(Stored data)
= Beginning of Section =

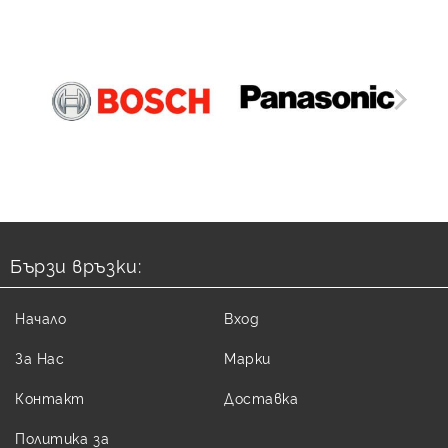
Бързи връзки:
Начало
Вход
За Нас
Марки
Контакт
Доставка
Политика за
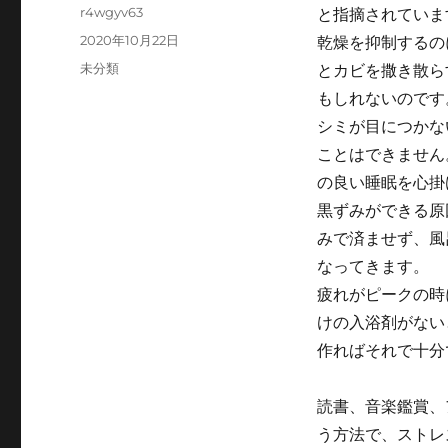
Author
r4wgyv63
と指摘されていま
Posted
2020年10月22日
乾燥を抑制するの
on
Categories
未分類
とカビを撒き散ら
もしれないのです
シミが目につかな
ことはできません
の良い睡眠を心掛
黒ずみができる原
みで済ませず、風
なってきます。
疲れがピークの時
けの入浴剤がない
作ればそれで十分
読書、音楽鑑賞、
う方法で、ストレ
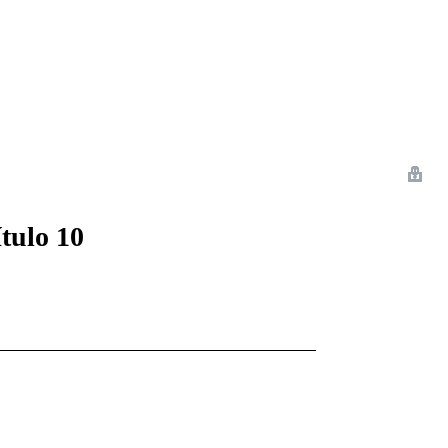
 Romance
Sci-Fi
Guerra
Otros
tulo 10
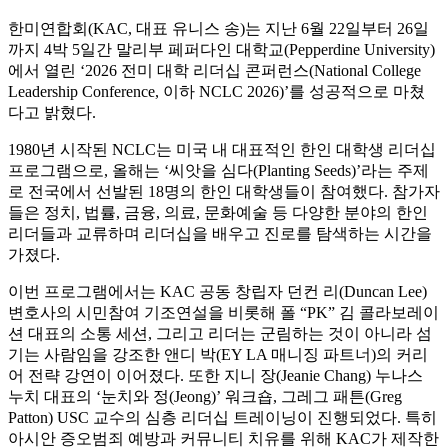
한미연합회(KAC, 대표 유니스 송)는 지난 6월 22일부터 26일
까지 4박 5일간 말리부 페퍼다인 대학교(Pepperdine University)
에서 열린 ‘2026 전미 대학 리더십 콘퍼런스(National College
Leadership Conference, 이하 NCLC 2026)’를 성공적으로 마쳤
다고 밝혔다.
1980년 시작된 NCLC는 미국 내 대표적인 한인 대학생 리더십
프로그램으로, 올해는 ‘씨앗을 심다(Planting Seeds)’라는 주제
로 전국에서 선발된 18명의 한인 대학생들이 참여했다. 참가자
들은 정치, 법률, 금융, 의료, 문화예술 등 다양한 분야의 한인
리더들과 교류하며 리더십을 배우고 진로를 탐색하는 시간을
가졌다.
이번 프로그램에서는 KAC 공동 창립자 던컨 리(Duncan Lee)
변호사의 시민참여 기조연설을 비롯해 폴 “PK” 김 콜라보레이
션 대표의 소통 세션, 그리고 리더는 군림하는 것이 아니라 섬
기는 사람임을 강조한 앤디 박(EY LA 매니징 파트너)의 커리
어 전략 강연이 이어졌다. 또한 지니 장(Jeanie Chang) 누나스
누치 대표의 ‘눈치와 정(Jeong)’ 워크숍, 그레그 패튼(Greg
Patton) USC 교수의 심층 리더십 트레이닝이 진행되었다. 특히
아시안 증오범죄 예방과 커뮤니티 치유를 위해 KAC가 제작한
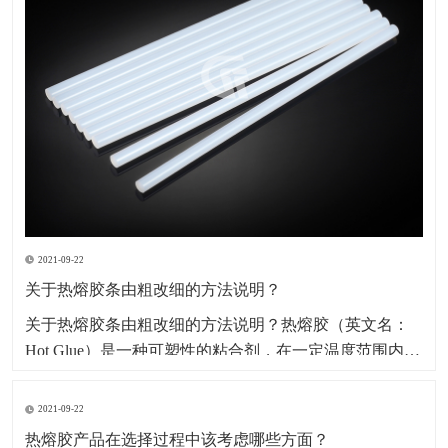
2021-09-22
关于热熔胶条由粗改细的方法说明？
​关于热熔胶条由粗改细的方法说明？热熔胶（英文名：
Hot Glue）是一种可塑性的粘合剂，在一定温度范围内其
物理状态随温度改变而改变，而化学特性不变，其无毒
无味，属环保型化学产品。因其产品本身系固体，便于
2021-09-22
包装、运输、存储、无溶剂、无污染、无毒型；以及生
热熔胶产品在选择过程中该考虑哪些方面？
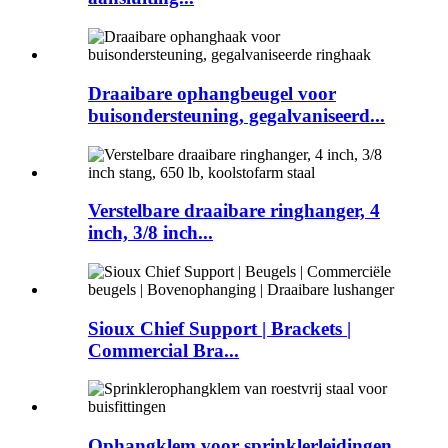
Draaibare ophangbeugel voor
buisondersteuning, gegalvaniseerd...
Verstelbare draaibare ringhanger, 4
inch, 3/8 inch...
Sioux Chief Support | Brackets |
Commercial Bra...
Ophangklem voor sprinklerleidingen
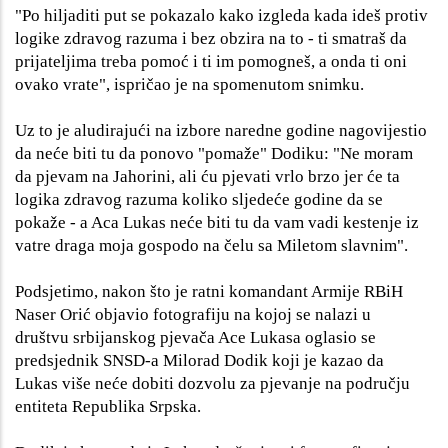
"Po hiljaditi put se pokazalo kako izgleda kada ideš protiv
logike zdravog razuma i bez obzira na to - ti smatraš da
prijateljima treba pomoć i ti im pomogneš, a onda ti oni
ovako vrate", ispričao je na spomenutom snimku.
Uz to je aludirajući na izbore naredne godine nagovijestio
da neće biti tu da ponovo "pomaže" Dodiku: "Ne moram
da pjevam na Jahorini, ali ću pjevati vrlo brzo jer će ta
logika zdravog razuma koliko sljedeće godine da se
pokaže - a Aca Lukas neće biti tu da vam vadi kestenje iz
vatre draga moja gospodo na čelu sa Miletom slavnim".
Podsjetimo, nakon što je ratni komandant Armije RBiH
Naser Orić objavio fotografiju na kojoj se nalazi u
društvu srbijanskog pjevača Ace Lukasa oglasio se
predsjednik SNSD-a Milorad Dodik koji je kazao da
Lukas više neće dobiti dozvolu za pjevanje na području
entiteta Republika Srpska.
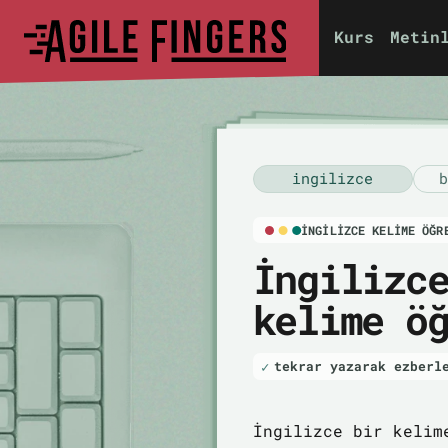
Kurs
Metin
i̇ngilizce
b
İNGILIZCE KELIME ÖĞR
İngilizc
kelime ö
tekrar yazarak ezberl
İngilizce bir kelim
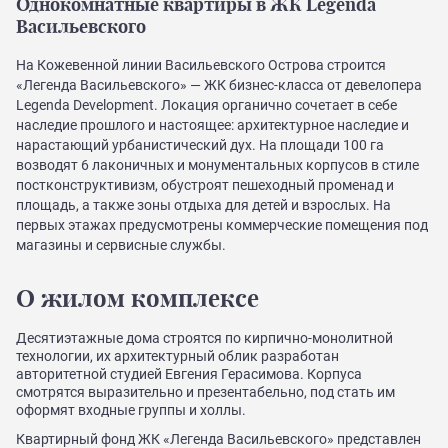
Однокомнатные квартиры в ЖК Legenda
Васильевского
На Кожевенной линии Васильевского Острова строится
«Легенда Васильевского» — ЖК бизнес-класса от девелопера
Legenda Development. Локация органично сочетает в себе
наследие прошлого и настоящее: архитектурное наследие и
нарастающий урбанистический дух. На площади 100 га
возводят 6 лаконичных и монументальных корпусов в стиле
постконструктивизм, обустроят пешеходный променад и
площадь, а также зоны отдыха для детей и взрослых. На
первых этажах предусмотрены коммерческие помещения под
магазины и сервисные службы.
О жилом комплексе
Десятиэтажные дома строятся по кирпично-монолитной
технологии, их архитектурный облик разработан
авторитетной студией Евгения Герасимова. Корпуса
смотрятся выразительно и презентабельно, под стать им
оформят входные группы и холлы.
Квартирный фонд ЖК «Легенда Васильевского» представлен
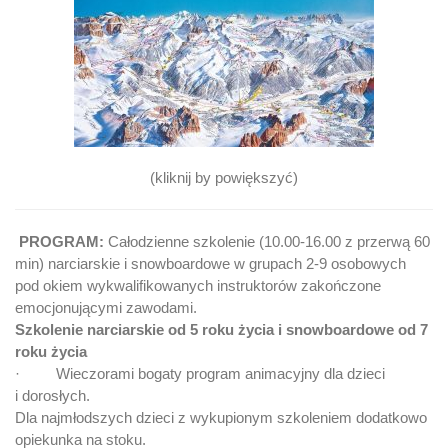
(kliknij by powiększyć)
PROGRAM:
Całodzienne szkolenie (10.00-16.00 z przerwą 60
min) narciarskie i snowboardowe w grupach 2-9 osobowych
pod okiem wykwalifikowanych instruktorów zakończone
emocjonującymi zawodami.
Szkolenie narciarskie od 5 roku życia i snowboardowe od 7
roku życia
· Wieczorami bogaty program animacyjny dla dzieci
i dorosłych.
Dla najmłodszych dzieci z wykupionym szkoleniem dodatkowo
opiekunka na stoku.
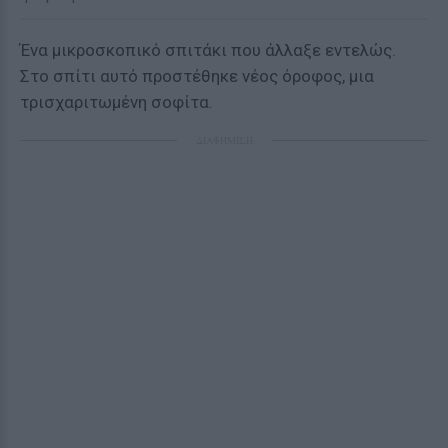
Ένα μικροσκοπικό σπιτάκι που άλλαξε εντελώς.
Στο σπίτι αυτό προστέθηκε νέος όροφος, μια
τρισχαριτωμένη σοφίτα.
ΔΙΑΦΗΜΙΣΗ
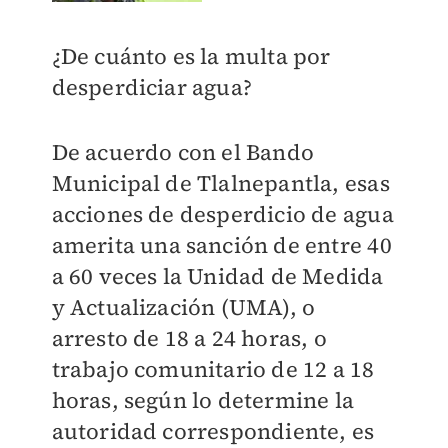
¿De cuánto es la multa por
desperdiciar agua?
De acuerdo con el Bando
Municipal de Tlalnepantla, esas
acciones de desperdicio de agua
amerita una sanción de entre 40
a 60 veces la Unidad de Medida
y Actualización (UMA), o
arresto de 18 a 24 horas, o
trabajo comunitario de 12 a 18
horas, según lo determine la
autoridad correspondiente, es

= End of Section =

Repeat the records exactly but leave out the images.

Бързи връзки:
Начало
Вход
За Нас
Марки
Контакт
Доставка
Политика за
Author
r4wgyv63
と指摘されていま
Posted
2020年10月22日
乾燥を抑制するの
on
Categories
未分類
とカビを撒き散ら
もしれないのです
シミが目につかな
ことはできません
の良い睡眠を心掛
黒ずみができる原
みで済ませず、風
なってきます。
疲れがピークの時
けの入浴剤がない
作ればそれで十分
読書、音楽鑑賞、
う方法で、ストレ
 Romance
Sci-Fi
Guerra
Otros
tulo 10
한미연합회(KAC, 대표 유니스 송)는 지난 6월 22일부터 26일
까지 4박 5일간 말리부 페퍼다인 대학교(Pepperdine University)
에서 열린 ‘2026 전미 대학 리더십 콘퍼런스(National College
Leadership Conference, 이하 NCLC 2026)’를 성공적으로 마쳤
다고 밝혔다.
1980년 시작된 NCLC는 미국 내 대표적인 한인 대학생 리더십
프로그램으로, 올해는 ‘씨앗을 심다(Planting Seeds)’라는 주제
로 전국에서 선발된 18명의 한인 대학생들이 참여했다. 참가자
들은 정치, 법률, 금융, 의료, 문화예술 등 다양한 분야의 한인
리더들과 교류하며 리더십을 배우고 진로를 탐색하는 시간을
가졌다.
이번 프로그램에서는 KAC 공동 창립자 던컨 리(Duncan Lee)
변호사의 시민참여 기조연설을 비롯해 폴 “PK” 김 콜라보레이
션 대표의 소통 세션, 그리고 리더는 군림하는 것이 아니라 섬
기는 사람임을 강조한 앤디 박(EY LA 매니징 파트너)의 커리
어 전략 강연이 이어졌다. 또한 지니 장(Jeanie Chang) 누나스
누치 대표의 ‘눈치와 정(Jeong)’ 워크숍, 그레그 패튼(Greg
Patton) USC 교수의 심층 리더십 트레이닝이 진행되었다. 특히
아시안 증오범죄 예방과 커뮤니티 치유를 위해 KAC가 제작한
2021-09-22
关于热熔胶条由粗改细的方法说明？
​关于热熔胶条由粗改细的方法说明？热熔胶（英文名：
Hot Glue）是一种可塑性的粘合剂，在一定温度范围内其
物理状态随温度改变而改变，而化学特性不变，其无毒
无味，属环保型化学产品。因其产品本身系固体，便于
2021-09-22
包装、运输、存储、无溶剂、无污染、无毒型；以及生
热熔胶产品在选择过程中该考虑哪些方面？
Draaibare ophangbeugel voor
buisondersteuning, gegalvaniseerd...
Verstelbare draaibare ringhanger, 4
inch, 3/8 inch...
Sioux Chief Support | Brackets |
Commercial Bra...
Ophangklem voor sprinklerleidingen
"Po hiljaditi put se pokazalo kako izgleda kada ideš protiv
logike zdravog razuma i bez obzira na to - ti smatraš da
prijateljima treba pomoć i ti im pomogneš, a onda ti oni
ovako vrate", ispričao je na spomenutom snimku.
Uz to je aludirajući na izbore naredne godine nagovijestio
da neće biti tu da ponovo "pomaže" Dodiku: "Ne moram
da pjevam na Jahorini, ali ću pjevati vrlo brzo jer će ta
logika zdravog razuma koliko sljedeće godine da se
pokaže - a Aca Lukas neće biti tu da vam vadi kestenje iz
vatre draga moja gospodo na čelu sa Miletom slavnim".
Podsjetimo, nakon što je ratni komandant Armije RBiH
Naser Orić objavio fotografiju na kojoj se nalazi u
društvu srbijanskog pjevača Ace Lukasa oglasio se
predsjednik SNSD-a Milorad Dodik koji je kazao da
Lukas više neće dobiti dozvolu za pjevanje na području
entiteta Republika Srpska.
Kurs
Metin
i̇ngilizce
b
İNGILIZCE KELIME ÖĞR
İngilizc
kelime ö
tekrar yazarak ezberl
İngilizce bir kelim
Однокомнатные квартиры в ЖК Legenda
Васильевского
На Кожевенной линии Васильевского Острова строится
«Легенда Васильевского» — ЖК бизнес-класса от девелопера
Legenda Development. Локация органично сочетает в себе
наследие прошлого и настоящее: архитектурное наследие и
нарастающий урбанистический дух. На площади 100 га
возводят 6 лаконичных и монументальных корпусов в стиле
постконструктивизм, обустроят пешеходный променад и
площадь, а также зоны отдыха для детей и взрослых. На
первых этажах предусмотрены коммерческие помещения под
магазины и сервисные службы.
О жилом комплексе
Десятиэтажные дома строятся по кирпично-монолитной
технологии, их архитектурный облик разработан
авторитетной студией Евгения Герасимова. Корпуса
смотрятся выразительно и презентабельно, под стать им
оформят входные группы и холлы.
Квартирный фонд ЖК «Легенда Васильевского» представлен
(kliknij by powiększyć)
PROGRAM:
Całodzienne szkolenie (10.00-16.00 z przerwą 60
min) narciarskie i snowboardowe w grupach 2-9 osobowych
pod okiem wykwalifikowanych instruktorów zakończone
emocjonującymi zawodami.
Szkolenie narciarskie od 5 roku życia i snowboardowe od 7
roku życia
· Wieczorami bogaty program animacyjny dla dzieci
i dorosłych.
Dla najmłodszych dzieci z wykupionym szkoleniem dodatkowo
opiekunka na stoku.
Ένα μικροσκοπικό σπιτάκι που άλλαξε εντελώς.
Στο σπίτι αυτό προστέθηκε νέος όροφος, μια
τρισχαριτωμένη σοφίτα.
ΔΙΑΦΗΜΙΣΗ
¿De cuánto es la multa por
desperdiciar agua?
De acuerdo con el Bando
Municipal de Tlalnepantla, esas
acciones de desperdicio de agua
amerita una sanción de entre 40
a 60 veces la Unidad de Medida
y Actualización (UMA), o
arresto de 18 a 24 horas, o
trabajo comunitario de 12 a 18
horas, según lo determine la
autoridad correspondiente, es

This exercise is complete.